Louisa kept teaching the children things: She explained how blue lake beans have no strings, but pole beans, grown around the cornstalks, do, and they’ll choke you if you don’t first string them. And that they could raise most of their crop seed, except for oats, which required machinery to thresh them, machinery that simple mountain farmers would never have. And how to wash the clothes using the washboard and just enough soap made from lye and pig fat—but not too much—keeping the fire hot, rinsing the clothes properly, and adding bluing on the third rinse to get everything good and white. And then at night, by firelight, how to darn with needle and thread. Louisa even talked of when would be a good time for Lou and Oz to learn the fine arts of mule shoeing and quilting by frame.
Louisa also finally found time to teach Lou and Oz to ride Sue the mare. Eugene would hoist them, by turns, up on the mare, bareback, without even a blanket.
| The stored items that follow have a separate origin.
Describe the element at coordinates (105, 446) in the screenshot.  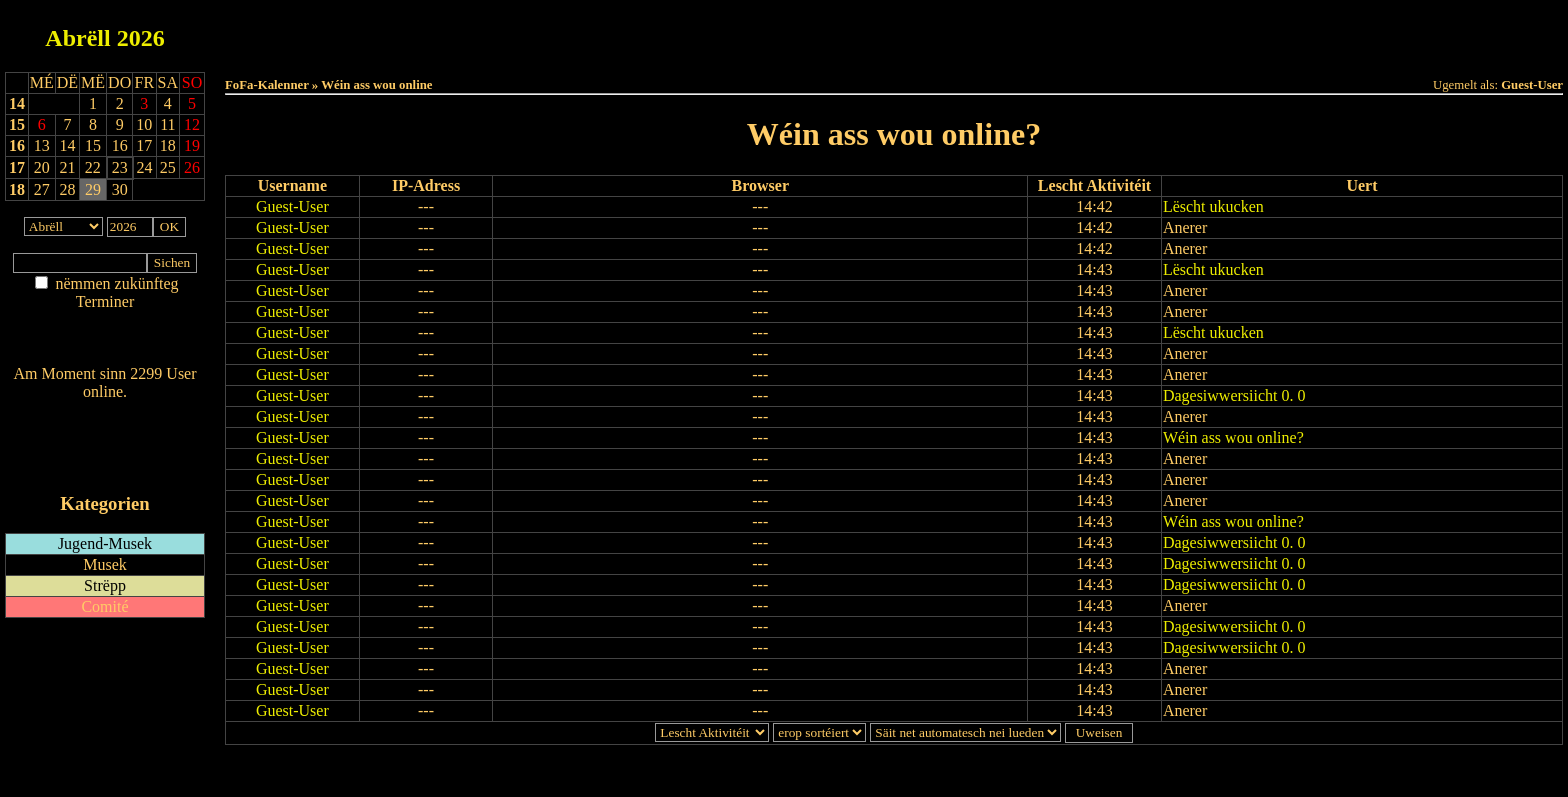 I see `RSS-Feed` at that location.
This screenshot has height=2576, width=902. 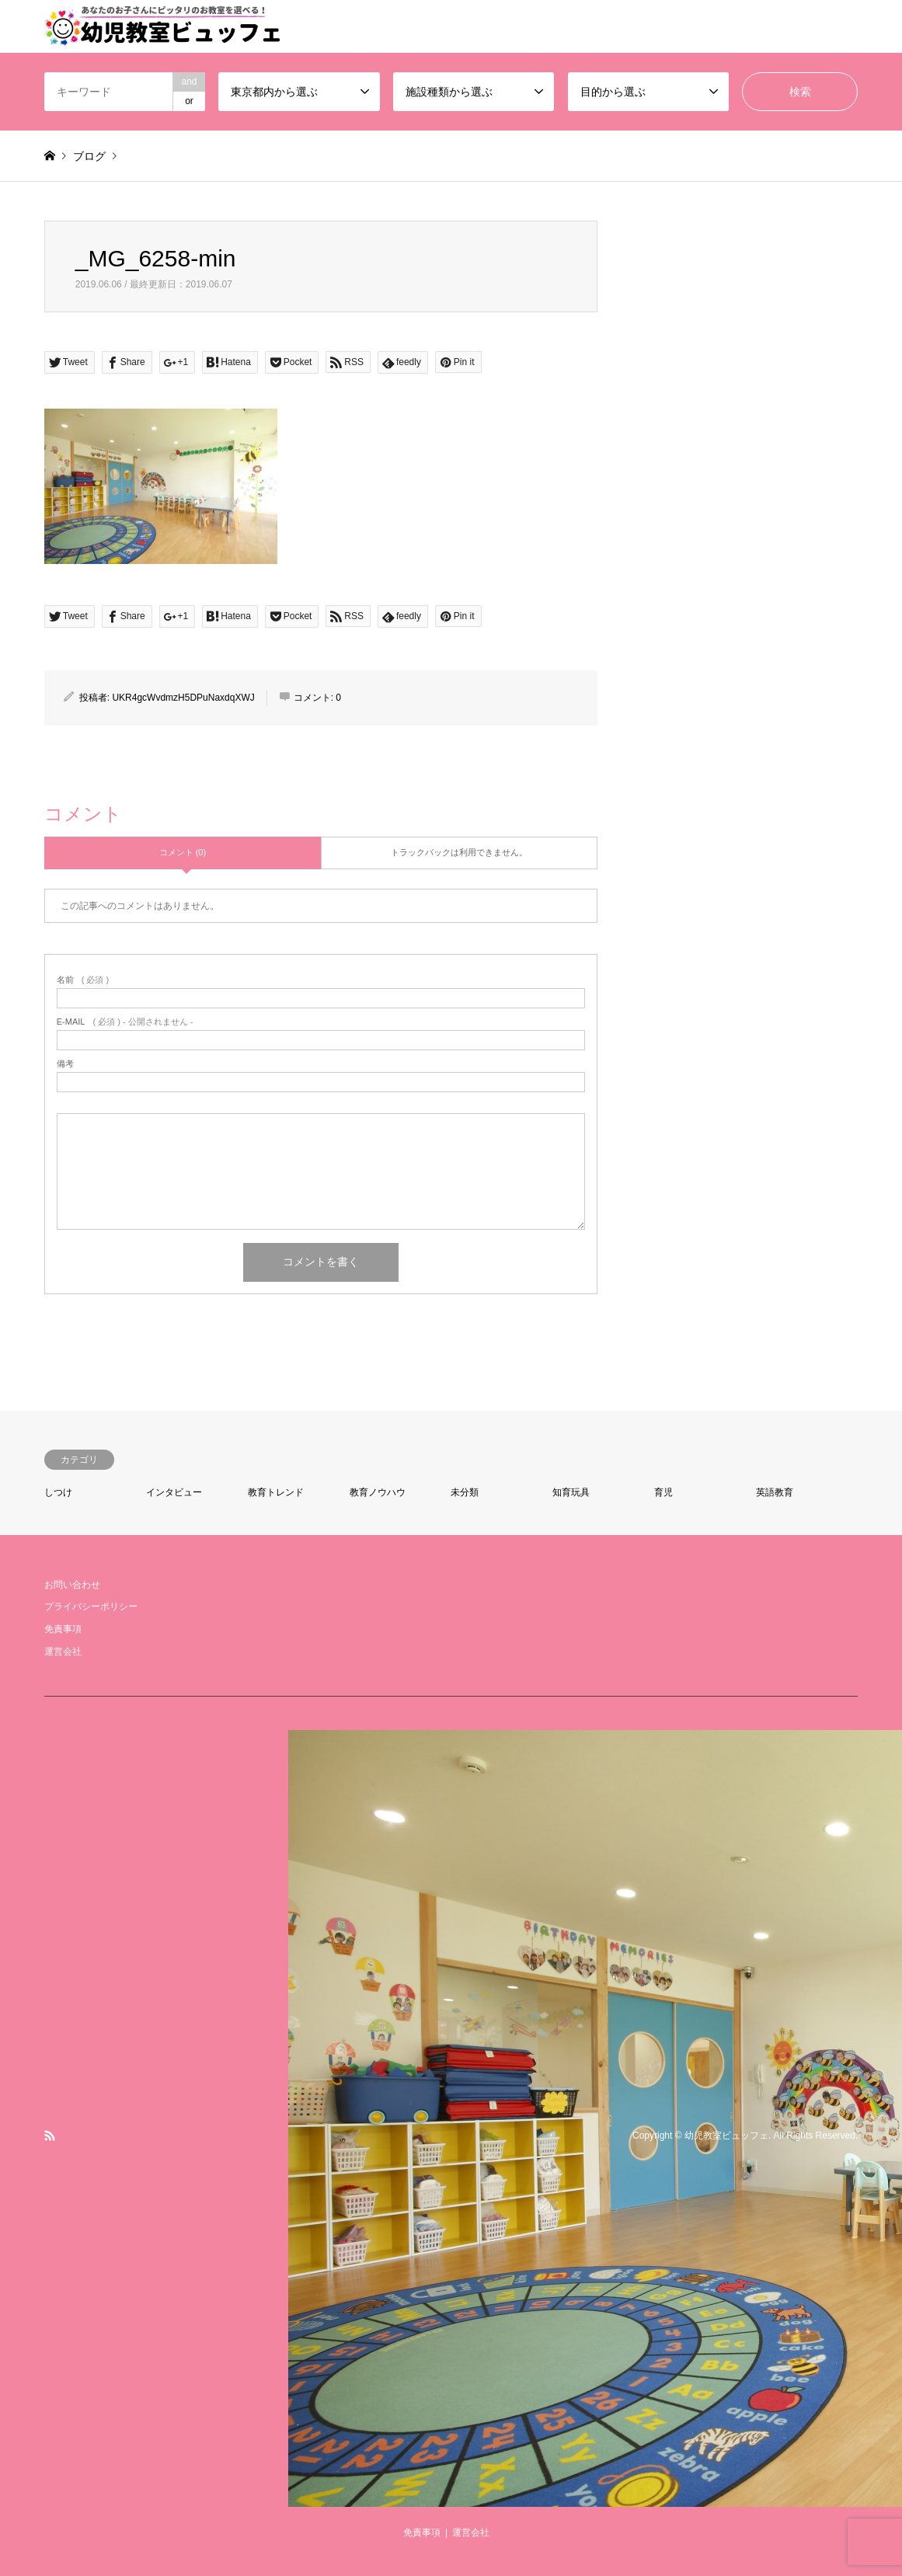 What do you see at coordinates (63, 1629) in the screenshot?
I see `免責事項` at bounding box center [63, 1629].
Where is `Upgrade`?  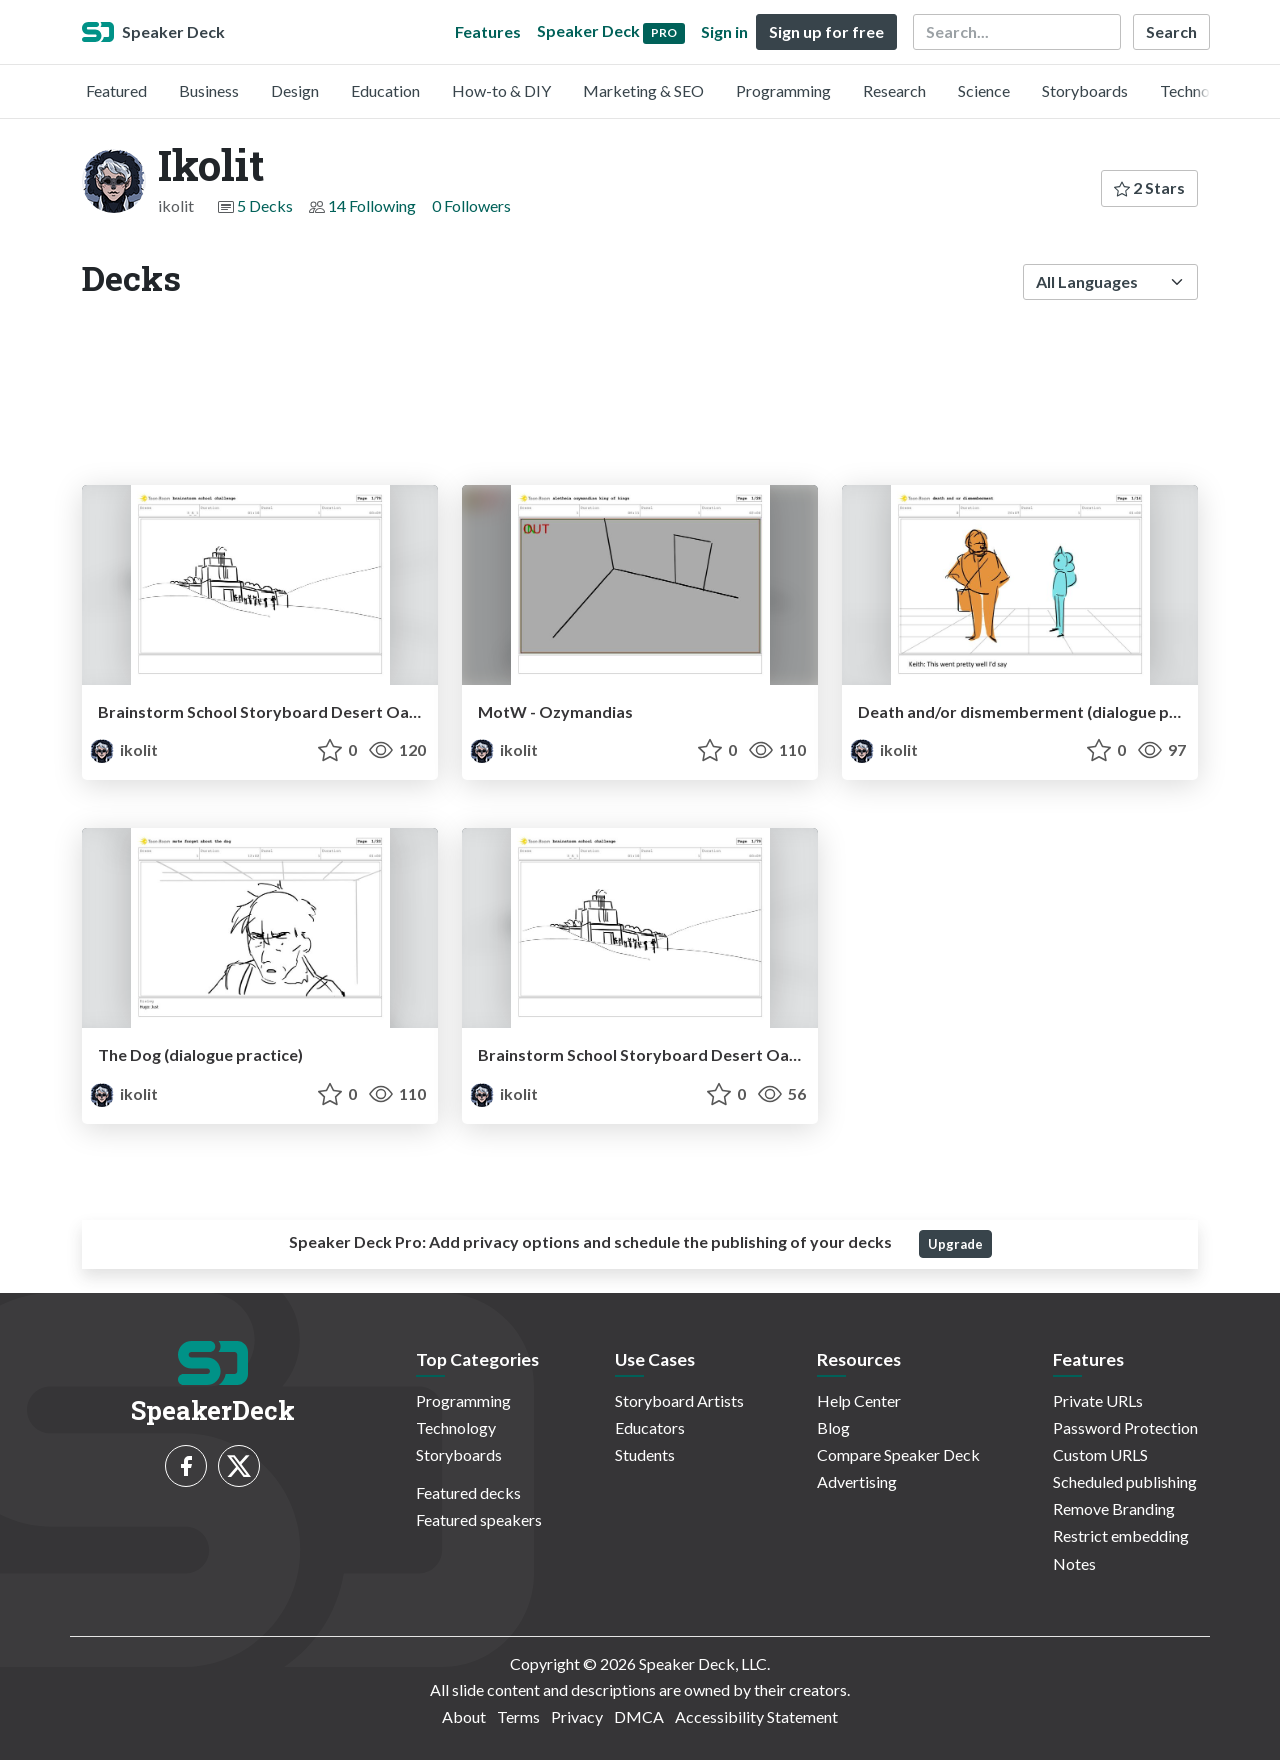 Upgrade is located at coordinates (955, 1244).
“Where’s the saddle?” Lou asked. “And the stirrups?”
“Your saddle’s your rump. A pair of strong legs your stirrups,” Louisa answered.
Lou sat up on Sue while Louisa stood beside the mare.
“Now, Lou, hold the reins in your right hand like I done showed you, like you mean it now!” said Louisa. “Sue’ll let you get by with some, but you got to let her know who’s boss.”
Lou flicked the reins, prodded the horse’s sides, generally kicked up a good row, and Sue remained absolutely motionless, as though she were sound asleep.
“Dumb horse,” Lou finally declared.
“Eugene,” Louisa called out to the field. “Come give me a boost up, please, honey.”
Eugene limped over and helped Louisa up on the horse, and she settled in behind Lou and took the reins.
“Now, the problem ain’t that Sue’s dumb, it’s that you ain’t speaking her way yet. Now, when you want Sue to go, you give her a nice punch in the middle and make a little
chk-chk
noise. To her that means go. When you want her to turn, you don’t jerk on the reins, you just glide them like. To stop, a little quick tug back.”